Problem:
Once the line containing "Outline trachea. (SVG masks)" is reached, copy it and every line after it exactly, to the end of the material, without pictures.

(Exercise data Opens)

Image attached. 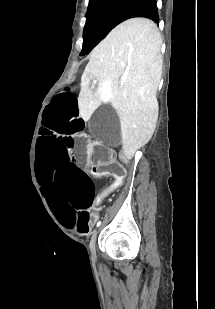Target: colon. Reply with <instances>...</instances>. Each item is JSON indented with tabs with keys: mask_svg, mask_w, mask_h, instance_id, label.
I'll use <instances>...</instances> for the list:
<instances>
[{
	"mask_svg": "<svg viewBox=\"0 0 215 309\" xmlns=\"http://www.w3.org/2000/svg\"><path fill=\"white\" fill-rule=\"evenodd\" d=\"M91 161L94 165H96V170L98 172L105 173L113 177L112 182L98 195L99 199L108 196L111 192L122 186L126 176V171L121 164L111 161L108 158L101 160L99 156L95 155L91 157Z\"/></svg>",
	"mask_w": 215,
	"mask_h": 309,
	"instance_id": "1",
	"label": "colon"
}]
</instances>
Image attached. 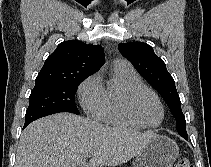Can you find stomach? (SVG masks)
Masks as SVG:
<instances>
[{"mask_svg":"<svg viewBox=\"0 0 211 167\" xmlns=\"http://www.w3.org/2000/svg\"><path fill=\"white\" fill-rule=\"evenodd\" d=\"M178 155V145L172 139L155 134L137 155L134 167H173Z\"/></svg>","mask_w":211,"mask_h":167,"instance_id":"1","label":"stomach"}]
</instances>
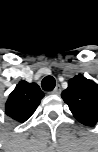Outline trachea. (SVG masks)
<instances>
[{
    "mask_svg": "<svg viewBox=\"0 0 98 152\" xmlns=\"http://www.w3.org/2000/svg\"><path fill=\"white\" fill-rule=\"evenodd\" d=\"M55 85L56 81L52 76H46L41 82L42 89L45 91H52Z\"/></svg>",
    "mask_w": 98,
    "mask_h": 152,
    "instance_id": "3493384b",
    "label": "trachea"
}]
</instances>
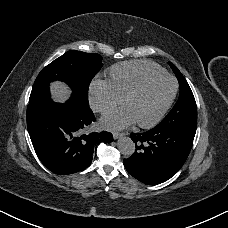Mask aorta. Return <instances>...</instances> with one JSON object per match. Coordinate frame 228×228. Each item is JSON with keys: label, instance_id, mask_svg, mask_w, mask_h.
Returning <instances> with one entry per match:
<instances>
[{"label": "aorta", "instance_id": "762f6f07", "mask_svg": "<svg viewBox=\"0 0 228 228\" xmlns=\"http://www.w3.org/2000/svg\"><path fill=\"white\" fill-rule=\"evenodd\" d=\"M117 147L125 157L131 156L135 151V143L129 137H122L117 142Z\"/></svg>", "mask_w": 228, "mask_h": 228}]
</instances>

(Exercise data Closes)

Task solution:
Outline trachea. (SVG masks)
<instances>
[{
    "mask_svg": "<svg viewBox=\"0 0 98 152\" xmlns=\"http://www.w3.org/2000/svg\"><path fill=\"white\" fill-rule=\"evenodd\" d=\"M55 85L56 81L52 76H46L41 82L42 89L45 91H52Z\"/></svg>",
    "mask_w": 98,
    "mask_h": 152,
    "instance_id": "3493384b",
    "label": "trachea"
}]
</instances>
Mask aorta. Return <instances>...</instances> with one JSON object per match. Coordinate frame 228×228. Each item is JSON with keys: label, instance_id, mask_svg, mask_w, mask_h.
Returning <instances> with one entry per match:
<instances>
[{"label": "aorta", "instance_id": "762f6f07", "mask_svg": "<svg viewBox=\"0 0 228 228\" xmlns=\"http://www.w3.org/2000/svg\"><path fill=\"white\" fill-rule=\"evenodd\" d=\"M117 147L125 157L131 156L135 151V143L129 137H122L117 142Z\"/></svg>", "mask_w": 228, "mask_h": 228}]
</instances>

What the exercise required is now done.